Task description: An exact copy of every record is needed, with all pictures omitted.

::: Available data :::

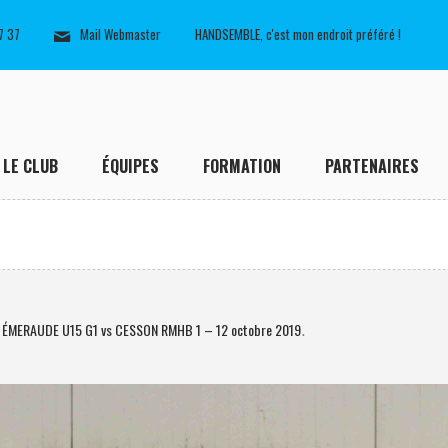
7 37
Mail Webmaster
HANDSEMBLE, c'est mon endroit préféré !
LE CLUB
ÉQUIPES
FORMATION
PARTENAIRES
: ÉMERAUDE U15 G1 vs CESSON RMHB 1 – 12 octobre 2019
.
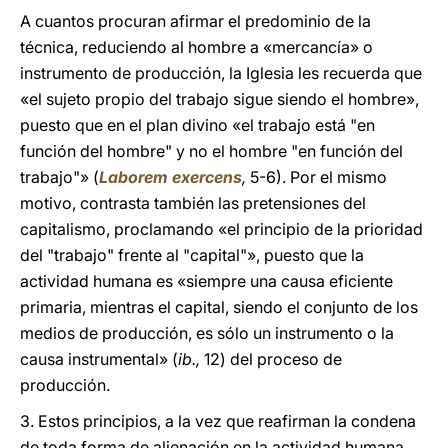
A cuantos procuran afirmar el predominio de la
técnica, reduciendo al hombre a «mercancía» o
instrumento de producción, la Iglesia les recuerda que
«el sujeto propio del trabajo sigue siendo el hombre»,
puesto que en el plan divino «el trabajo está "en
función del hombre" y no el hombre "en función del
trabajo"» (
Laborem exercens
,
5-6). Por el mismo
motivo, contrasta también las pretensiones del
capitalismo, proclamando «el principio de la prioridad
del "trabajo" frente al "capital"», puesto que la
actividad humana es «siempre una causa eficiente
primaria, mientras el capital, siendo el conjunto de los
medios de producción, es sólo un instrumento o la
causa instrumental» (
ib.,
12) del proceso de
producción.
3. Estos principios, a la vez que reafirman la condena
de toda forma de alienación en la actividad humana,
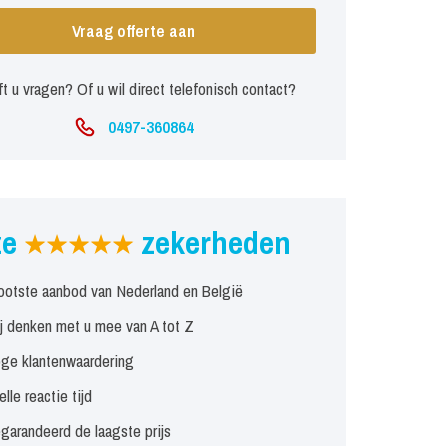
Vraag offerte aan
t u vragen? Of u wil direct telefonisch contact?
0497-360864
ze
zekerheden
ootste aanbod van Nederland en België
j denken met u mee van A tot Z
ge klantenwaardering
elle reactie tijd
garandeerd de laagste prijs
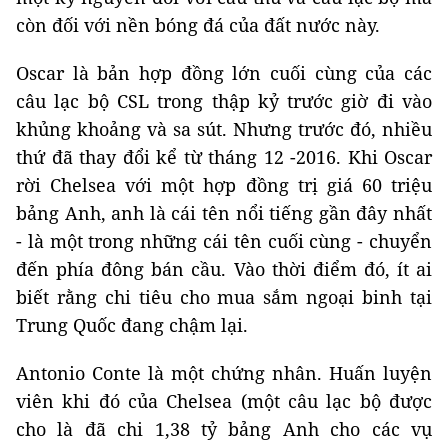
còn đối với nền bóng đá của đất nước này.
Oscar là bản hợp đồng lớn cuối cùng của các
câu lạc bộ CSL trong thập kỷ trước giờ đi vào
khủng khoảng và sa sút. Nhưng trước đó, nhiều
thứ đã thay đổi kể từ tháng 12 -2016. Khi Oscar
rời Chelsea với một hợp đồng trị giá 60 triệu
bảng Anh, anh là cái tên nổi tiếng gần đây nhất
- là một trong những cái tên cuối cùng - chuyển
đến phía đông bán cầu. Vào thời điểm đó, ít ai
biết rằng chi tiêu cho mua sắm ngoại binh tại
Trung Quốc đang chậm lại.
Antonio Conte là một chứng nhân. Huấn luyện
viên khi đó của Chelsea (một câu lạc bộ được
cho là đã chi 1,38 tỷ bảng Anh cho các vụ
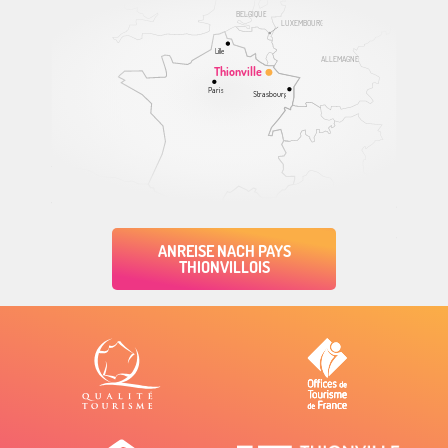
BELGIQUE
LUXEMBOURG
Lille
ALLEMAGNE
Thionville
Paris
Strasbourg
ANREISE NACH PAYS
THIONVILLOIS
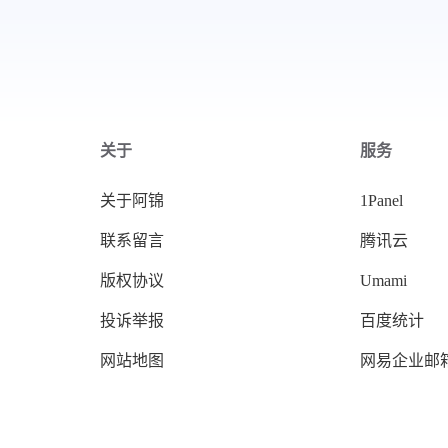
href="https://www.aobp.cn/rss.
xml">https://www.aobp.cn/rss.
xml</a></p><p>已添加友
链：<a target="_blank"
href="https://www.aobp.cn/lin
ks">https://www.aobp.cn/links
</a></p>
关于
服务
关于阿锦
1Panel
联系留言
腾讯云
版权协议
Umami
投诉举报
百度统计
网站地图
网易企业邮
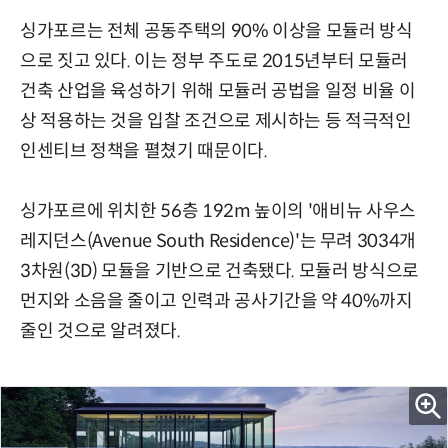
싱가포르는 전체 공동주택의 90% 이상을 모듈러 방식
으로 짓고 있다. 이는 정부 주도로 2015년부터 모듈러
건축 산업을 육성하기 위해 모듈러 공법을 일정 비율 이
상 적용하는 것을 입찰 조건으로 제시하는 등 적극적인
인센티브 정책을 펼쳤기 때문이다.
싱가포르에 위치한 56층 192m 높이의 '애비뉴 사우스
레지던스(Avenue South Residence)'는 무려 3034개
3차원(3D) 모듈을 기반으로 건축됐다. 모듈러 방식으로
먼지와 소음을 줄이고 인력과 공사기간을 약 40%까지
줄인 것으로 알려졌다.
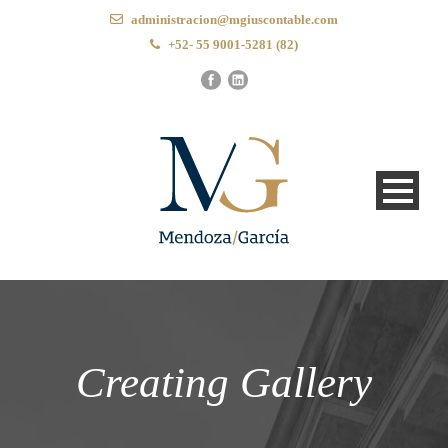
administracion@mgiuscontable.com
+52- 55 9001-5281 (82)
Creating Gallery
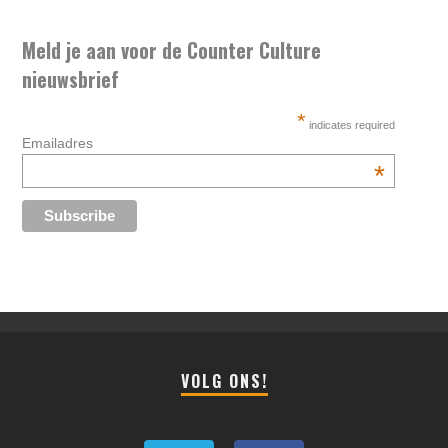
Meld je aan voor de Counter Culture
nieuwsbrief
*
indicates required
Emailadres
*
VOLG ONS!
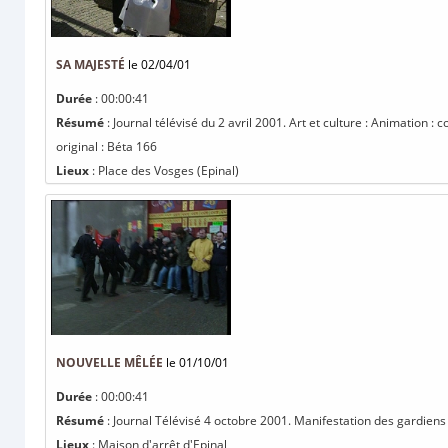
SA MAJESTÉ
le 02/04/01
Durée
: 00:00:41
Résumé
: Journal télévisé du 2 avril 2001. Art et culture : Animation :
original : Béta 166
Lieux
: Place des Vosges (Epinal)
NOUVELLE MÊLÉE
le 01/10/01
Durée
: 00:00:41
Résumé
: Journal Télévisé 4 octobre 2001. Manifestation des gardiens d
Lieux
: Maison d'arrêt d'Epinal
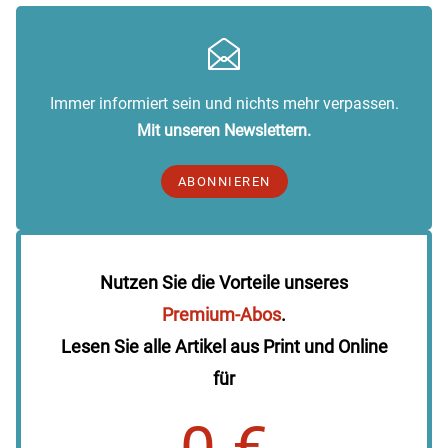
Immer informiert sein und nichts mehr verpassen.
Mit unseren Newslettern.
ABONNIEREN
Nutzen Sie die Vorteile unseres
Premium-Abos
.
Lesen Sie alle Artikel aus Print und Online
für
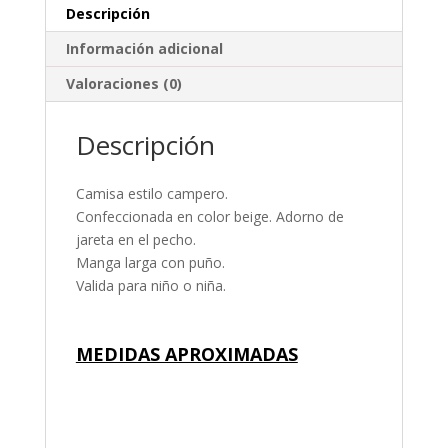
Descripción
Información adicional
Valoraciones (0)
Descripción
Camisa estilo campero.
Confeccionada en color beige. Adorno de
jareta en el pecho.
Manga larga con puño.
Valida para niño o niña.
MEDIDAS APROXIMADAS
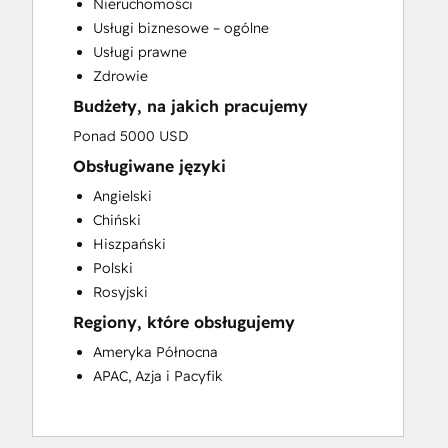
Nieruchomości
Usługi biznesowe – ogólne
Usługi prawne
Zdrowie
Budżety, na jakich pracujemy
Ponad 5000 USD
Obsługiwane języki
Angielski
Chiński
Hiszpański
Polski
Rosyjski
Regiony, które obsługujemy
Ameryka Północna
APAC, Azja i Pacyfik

:::

Answer section:
7 37
Mail Webmaster
HANDSEMBLE, c'est mon endroit préféré !
LE CLUB
ÉQUIPES
FORMATION
PARTENAIRES
: ÉMERAUDE U15 G1 vs CESSON RMHB 1 – 12 octobre 2019
.
A cuantos procuran afirmar el predominio de la
técnica, reduciendo al hombre a «mercancía» o
instrumento de producción, la Iglesia les recuerda que
«el sujeto propio del trabajo sigue siendo el hombre»,
puesto que en el plan divino «el trabajo está "en
función del hombre" y no el hombre "en función del
trabajo"» (
Laborem exercens
,
5-6). Por el mismo
motivo, contrasta también las pretensiones del
capitalismo, proclamando «el principio de la prioridad
del "trabajo" frente al "capital"», puesto que la
actividad humana es «siempre una causa eficiente
primaria, mientras el capital, siendo el conjunto de los
medios de producción, es sólo un instrumento o la
causa instrumental» (
ib.,
12) del proceso de
producción.
3. Estos principios, a la vez que reafirman la condena
de toda forma de alienación en la actividad humana,
Vraag offerte aan
t u vragen? Of u wil direct telefonisch contact?
0497-360864
ze
zekerheden
ootste aanbod van Nederland en België
j denken met u mee van A tot Z
ge klantenwaardering
elle reactie tijd
garandeerd de laagste prijs
còn đối với nền bóng đá của đất nước này.
Oscar là bản hợp đồng lớn cuối cùng của các
câu lạc bộ CSL trong thập kỷ trước giờ đi vào
khủng khoảng và sa sút. Nhưng trước đó, nhiều
thứ đã thay đổi kể từ tháng 12 -2016. Khi Oscar
rời Chelsea với một hợp đồng trị giá 60 triệu
bảng Anh, anh là cái tên nổi tiếng gần đây nhất
- là một trong những cái tên cuối cùng - chuyển
đến phía đông bán cầu. Vào thời điểm đó, ít ai
biết rằng chi tiêu cho mua sắm ngoại binh tại
Trung Quốc đang chậm lại.
Antonio Conte là một chứng nhân. Huấn luyện
viên khi đó của Chelsea (một câu lạc bộ được
cho là đã chi 1,38 tỷ bảng Anh cho các vụ
BELGIQUE
LUXEMBOURG
Lille
ALLEMAGNE
Thionville
Paris
Strasbourg
ANREISE NACH PAYS
THIONVILLOIS
href="https://www.aobp.cn/rss.
xml">https://www.aobp.cn/rss.
xml</a></p><p>已添加友
链：<a target="_blank"
href="https://www.aobp.cn/lin
ks">https://www.aobp.cn/links
</a></p>
关于
服务
关于阿锦
1Panel
联系留言
腾讯云
版权协议
Umami
投诉举报
百度统计
网站地图
网易企业邮
싱가포르는 전체 공동주택의 90% 이상을 모듈러 방식
으로 짓고 있다. 이는 정부 주도로 2015년부터 모듈러
건축 산업을 육성하기 위해 모듈러 공법을 일정 비율 이
상 적용하는 것을 입찰 조건으로 제시하는 등 적극적인
인센티브 정책을 펼쳤기 때문이다.
싱가포르에 위치한 56층 192m 높이의 '애비뉴 사우스
레지던스(Avenue South Residence)'는 무려 3034개
3차원(3D) 모듈을 기반으로 건축됐다. 모듈러 방식으로
먼지와 소음을 줄이고 인력과 공사기간을 약 40%까지
줄인 것으로 알려졌다.
administracion@mgiuscontable.com
+52- 55 9001-5281 (82)
Creating Gallery
Meld je aan voor de Counter Culture
nieuwsbrief
*
indicates required
Emailadres
*
VOLG ONS!
SA MAJESTÉ
le 02/04/01
Durée
: 00:00:41
Résumé
: Journal télévisé du 2 avril 2001. Art et culture : Animation :
original : Béta 166
Lieux
: Place des Vosges (Epinal)
NOUVELLE MÊLÉE
le 01/10/01
Durée
: 00:00:41
Résumé
: Journal Télévisé 4 octobre 2001. Manifestation des gardiens d
Lieux
: Maison d'arrêt d'Epinal
Immer informiert sein und nichts mehr verpassen.
Mit unseren Newslettern.
ABONNIEREN
Nutzen Sie die Vorteile unseres
Premium-Abos
.
Lesen Sie alle Artikel aus Print und Online
für
Descripción
Información adicional
Valoraciones (0)
Descripción
Camisa estilo campero.
Confeccionada en color beige. Adorno de
jareta en el pecho.
Manga larga con puño.
Valida para niño o niña.
MEDIDAS APROXIMADAS
Nieruchomości
Usługi biznesowe – ogólne
Usługi prawne
Zdrowie
Budżety, na jakich pracujemy
Ponad 5000 USD
Obsługiwane języki
Angielski
Chiński
Hiszpański
Polski
Rosyjski
Regiony, które obsługujemy
Ameryka Północna
APAC, Azja i Pacyfik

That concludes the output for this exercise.